- **What to work on**:
Word for word, transcribe the data below from the line with "takav način, a" to the line with "a, što je izazvalo", keeping both of those lines.

- **Given data**:
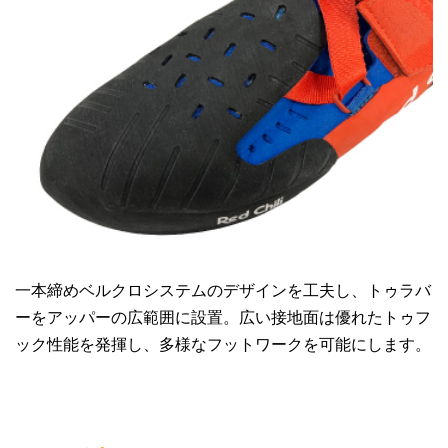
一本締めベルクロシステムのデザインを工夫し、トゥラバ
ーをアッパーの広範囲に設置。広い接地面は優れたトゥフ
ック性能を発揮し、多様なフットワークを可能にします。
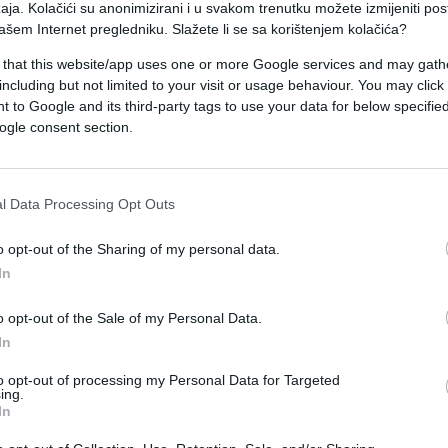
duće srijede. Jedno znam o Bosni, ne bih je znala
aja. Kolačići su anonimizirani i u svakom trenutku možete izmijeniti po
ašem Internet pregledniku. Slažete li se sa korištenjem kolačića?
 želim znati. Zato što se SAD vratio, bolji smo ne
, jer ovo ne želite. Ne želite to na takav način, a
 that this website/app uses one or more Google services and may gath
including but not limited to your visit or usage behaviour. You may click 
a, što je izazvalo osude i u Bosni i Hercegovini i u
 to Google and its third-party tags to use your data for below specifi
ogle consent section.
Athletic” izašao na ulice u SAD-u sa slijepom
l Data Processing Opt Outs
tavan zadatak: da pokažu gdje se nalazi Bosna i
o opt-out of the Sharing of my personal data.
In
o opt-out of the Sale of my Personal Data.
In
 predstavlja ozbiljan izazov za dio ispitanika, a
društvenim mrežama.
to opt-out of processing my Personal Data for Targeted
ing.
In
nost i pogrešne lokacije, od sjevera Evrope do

- **Your solution**:
, jer ovo ne želite. Ne želite to na takav način, a
 that this website/app uses one or more Google services and may gath
including but not limited to your visit or usage behaviour. You may click 
a, što je izazvalo osude i u Bosni i Hercegovini i u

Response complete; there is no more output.